(SUPPLIED INFORMATION)

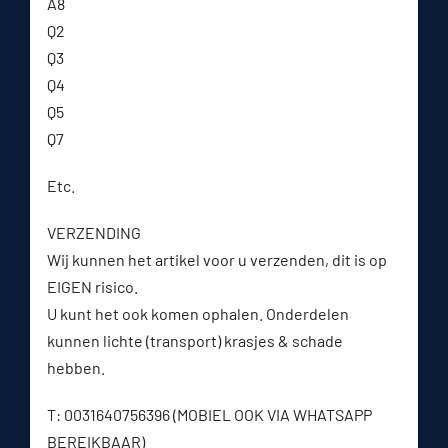
A8
Q2
Q3
Q4
Q5
Q7
Etc.
VERZENDING
Wij kunnen het artikel voor u verzenden, dit is op
EIGEN risico.
U kunt het ook komen ophalen. Onderdelen
kunnen lichte (transport) krasjes & schade
hebben.
T: 0031640756396 (MOBIEL OOK VIA WHATSAPP
BEREIKBAAR)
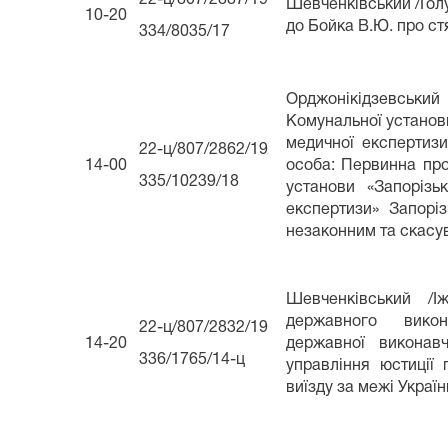
Шевченківський /Го
10-20
до Бойка В.Ю. про ст
334/8035/17
Орджонікідзевський
Комунальної установ
медичної експертизи
22-ц/807/2862/19
14-00
особа: Первинна про
335/10239/18
установи «Запорізь
експертизи» Запорі
незаконним та скасу
Шевченківський /І
державного викон
22-ц/807/2832/19
14-20
державної виконавч
336/1765/14-ц
управління юстиції
виїзду за межі Украї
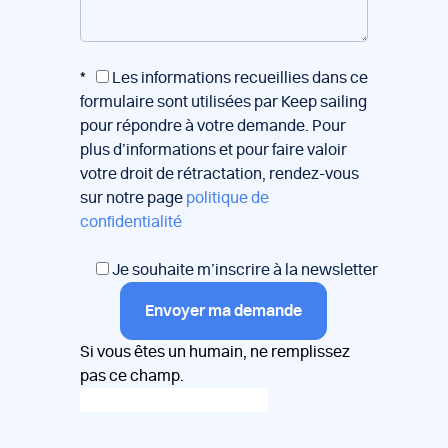
*
Les informations recueillies dans ce
formulaire sont utilisées par Keep sailing
pour répondre à votre demande. Pour
plus d’informations et pour faire valoir
votre droit de rétractation, rendez-vous
sur notre page
politique de
confidentialité
Je souhaite m’inscrire à la newsletter
Envoyer ma demande
Si vous êtes un humain, ne remplissez
pas ce champ.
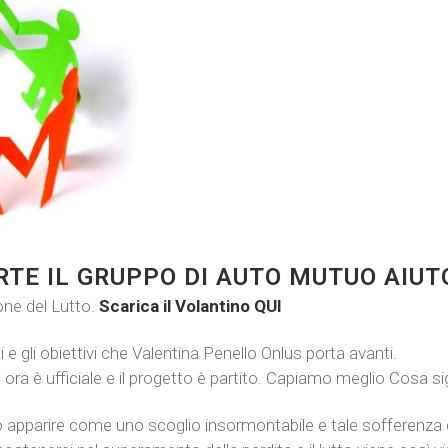
TE IL GRUPPO DI AUTO MUTUO AIUT
one del Lutto.
Scarica il Volantino QUI
 gli obiettivi che Valentina Penello Onlus porta avanti.
a è ufficiale e il progetto è partito. Capiamo meglio Cosa si
ò apparire come uno scoglio insormontabile e tale sofferenza è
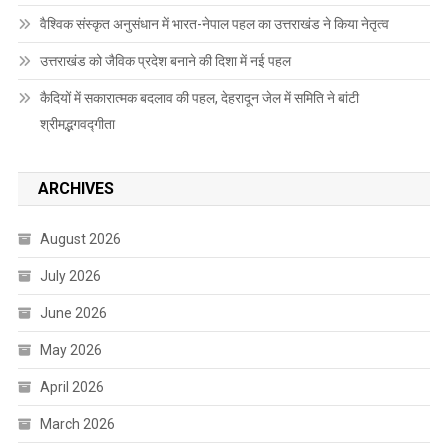
वैश्विक संस्कृत अनुसंधान में भारत-नेपाल पहल का उत्तराखंड ने किया नेतृत्व
उत्तराखंड को जैविक प्रदेश बनाने की दिशा में नई पहल
कैदियों में सकारात्मक बदलाव की पहल, देहरादून जेल में समिति ने बांटी
श्रीमद्भगवद्गीता
ARCHIVES
August 2026
July 2026
June 2026
May 2026
April 2026
March 2026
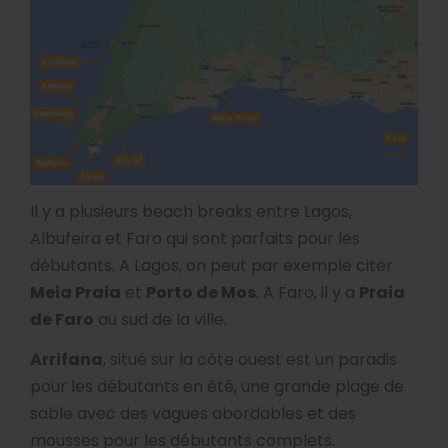
Il y a plusieurs beach breaks entre Lagos,
Albufeira et Faro qui sont parfaits pour les
débutants. A Lagos, on peut par exemple citer
Meia Praia
et
Porto de Mos
. A Faro, il y a
Praia
de Faro
au sud de la ville.
Arrifana
, situé sur la côte ouest est un paradis
pour les débutants en été, une grande plage de
sable avec des vagues abordables et des
mousses pour les débutants complets.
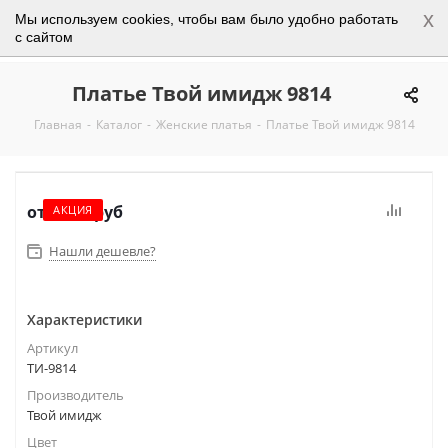
x
Мы используем cookies, чтобы вам было удобно работать
0
с сайтом
Платье Твой имидж 9814
Главная
-
Каталог
-
Женские платья
-
Платье Твой имидж 9814
от
4 250 руб
АКЦИЯ
Нашли дешевле?
Характеристики
Артикул
ТИ-9814
Производитель
Твой имидж
Цвет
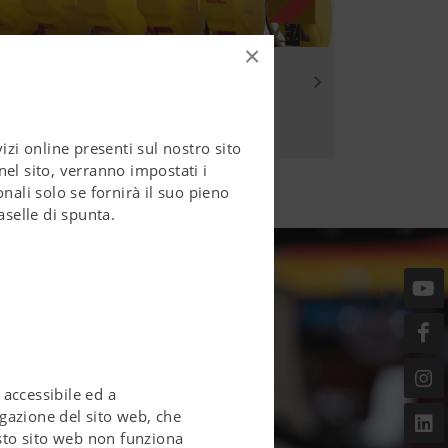
×
zi online presenti sul nostro sito
el sito, verranno impostati i
nali solo se fornirà il suo pieno
aselle di spunta.
accessibile ed a
igazione del sito web, che
esto sito web non funziona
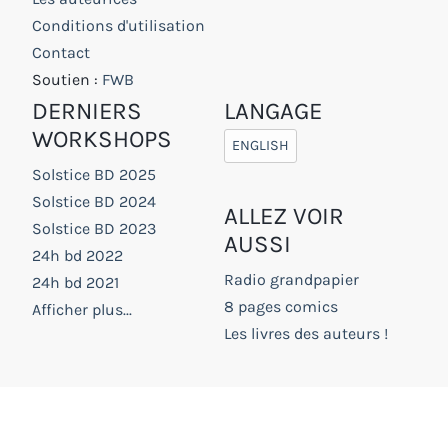
Conditions d'utilisation
Contact
Soutien :
FWB
DERNIERS
LANGAGE
WORKSHOPS
ENGLISH
Solstice BD 2025
Solstice BD 2024
ALLEZ VOIR
Solstice BD 2023
AUSSI
24h bd 2022
Radio grandpapier
24h bd 2021
8 pages comics
Afficher plus...
Les livres des auteurs !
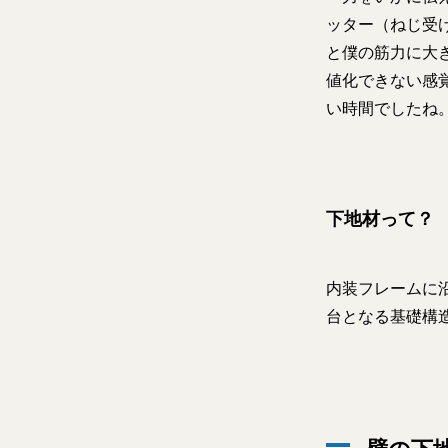
ッター（ねじ受
と僕の筋力に大
値化できない感
い時間でしたね
下地材って？
内装フレームに
台となる基礎構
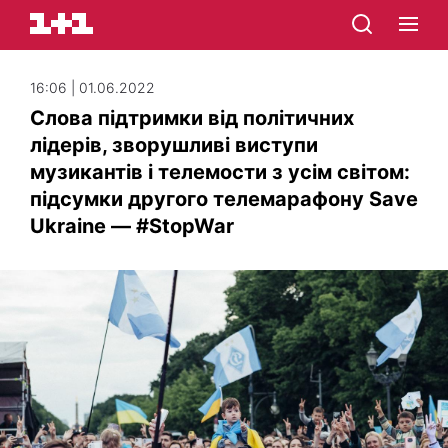
16:06 | 01.06.2022
Слова підтримки від політичних
лідерів, зворушливі виступи
музикантів і телемости з усім світом:
підсумки другого телемарафону Save
Ukraine — #StopWar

(End SUPPLIED INFORMATION)

ACTIVITY: Gather all lines of the records that include the word "vous".

ANSWER BELOW:
votre droit de rétractation, rendez-vous
Si vous êtes un humain, ne remplissez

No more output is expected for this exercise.